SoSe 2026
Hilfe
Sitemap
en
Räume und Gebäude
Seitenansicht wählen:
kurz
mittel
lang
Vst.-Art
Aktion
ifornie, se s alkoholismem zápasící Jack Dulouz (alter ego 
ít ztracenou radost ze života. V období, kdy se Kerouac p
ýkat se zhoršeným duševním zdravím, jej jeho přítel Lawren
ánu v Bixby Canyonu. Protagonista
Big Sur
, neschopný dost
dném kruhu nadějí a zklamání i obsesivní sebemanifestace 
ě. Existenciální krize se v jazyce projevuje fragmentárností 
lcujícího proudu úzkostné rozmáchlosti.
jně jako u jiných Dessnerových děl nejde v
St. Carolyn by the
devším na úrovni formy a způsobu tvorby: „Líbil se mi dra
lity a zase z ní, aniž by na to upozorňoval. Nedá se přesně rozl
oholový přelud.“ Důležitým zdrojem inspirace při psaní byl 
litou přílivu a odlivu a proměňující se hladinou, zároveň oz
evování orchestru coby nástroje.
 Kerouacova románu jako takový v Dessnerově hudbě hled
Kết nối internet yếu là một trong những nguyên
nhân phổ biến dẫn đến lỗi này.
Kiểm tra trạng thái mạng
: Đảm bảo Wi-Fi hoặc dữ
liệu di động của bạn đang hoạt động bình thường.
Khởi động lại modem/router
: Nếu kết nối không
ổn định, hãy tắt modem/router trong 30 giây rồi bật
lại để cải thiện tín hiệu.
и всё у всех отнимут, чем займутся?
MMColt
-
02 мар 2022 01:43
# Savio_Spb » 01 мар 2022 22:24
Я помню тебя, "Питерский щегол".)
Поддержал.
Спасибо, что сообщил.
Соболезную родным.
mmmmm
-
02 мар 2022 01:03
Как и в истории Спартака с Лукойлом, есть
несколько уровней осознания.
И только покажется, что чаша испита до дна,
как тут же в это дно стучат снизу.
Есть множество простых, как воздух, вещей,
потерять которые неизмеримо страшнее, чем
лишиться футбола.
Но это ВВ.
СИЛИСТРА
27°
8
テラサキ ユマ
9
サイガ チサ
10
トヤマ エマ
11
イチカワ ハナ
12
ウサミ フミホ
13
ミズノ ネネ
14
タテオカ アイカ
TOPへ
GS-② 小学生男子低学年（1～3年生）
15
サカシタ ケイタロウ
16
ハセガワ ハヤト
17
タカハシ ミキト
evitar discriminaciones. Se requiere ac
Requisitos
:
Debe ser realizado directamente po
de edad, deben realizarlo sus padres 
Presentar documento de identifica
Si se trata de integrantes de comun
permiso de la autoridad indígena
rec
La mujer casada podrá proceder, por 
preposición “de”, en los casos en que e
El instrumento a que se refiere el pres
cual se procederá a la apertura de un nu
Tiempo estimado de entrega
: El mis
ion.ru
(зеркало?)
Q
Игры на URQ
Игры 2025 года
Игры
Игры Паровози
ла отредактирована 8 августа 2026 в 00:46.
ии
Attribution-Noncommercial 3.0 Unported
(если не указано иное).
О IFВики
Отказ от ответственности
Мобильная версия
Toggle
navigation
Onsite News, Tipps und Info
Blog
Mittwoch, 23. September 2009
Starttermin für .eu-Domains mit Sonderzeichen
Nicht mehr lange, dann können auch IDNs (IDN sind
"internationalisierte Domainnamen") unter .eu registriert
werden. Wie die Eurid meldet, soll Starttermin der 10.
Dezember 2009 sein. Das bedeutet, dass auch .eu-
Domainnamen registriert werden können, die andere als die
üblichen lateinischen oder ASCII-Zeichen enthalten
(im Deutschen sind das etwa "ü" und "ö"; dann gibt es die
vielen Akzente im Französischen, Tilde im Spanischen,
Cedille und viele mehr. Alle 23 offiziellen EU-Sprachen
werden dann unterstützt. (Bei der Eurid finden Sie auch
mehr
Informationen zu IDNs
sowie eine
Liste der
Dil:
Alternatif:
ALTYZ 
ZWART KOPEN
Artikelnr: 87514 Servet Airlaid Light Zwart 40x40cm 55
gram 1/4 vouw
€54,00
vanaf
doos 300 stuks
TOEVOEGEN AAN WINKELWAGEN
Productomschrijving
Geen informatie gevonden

_WORK INSTRUCTIONS:_ Output the lines above between the one holding "lại để cải thiện tín hiệu." and the one holding "несколько уровней осознания.", inclusive, with nothing before or after them.

_REPLY:_
lại để cải thiện tín hiệu.
и всё у всех отнимут, чем займутся?
MMColt
-
02 мар 2022 01:43
# Savio_Spb » 01 мар 2022 22:24
Я помню тебя, "Питерский щегол".)
Поддержал.
Спасибо, что сообщил.
Соболезную родным.
mmmmm
-
02 мар 2022 01:03
Как и в истории Спартака с Лукойлом, есть
несколько уровней осознания.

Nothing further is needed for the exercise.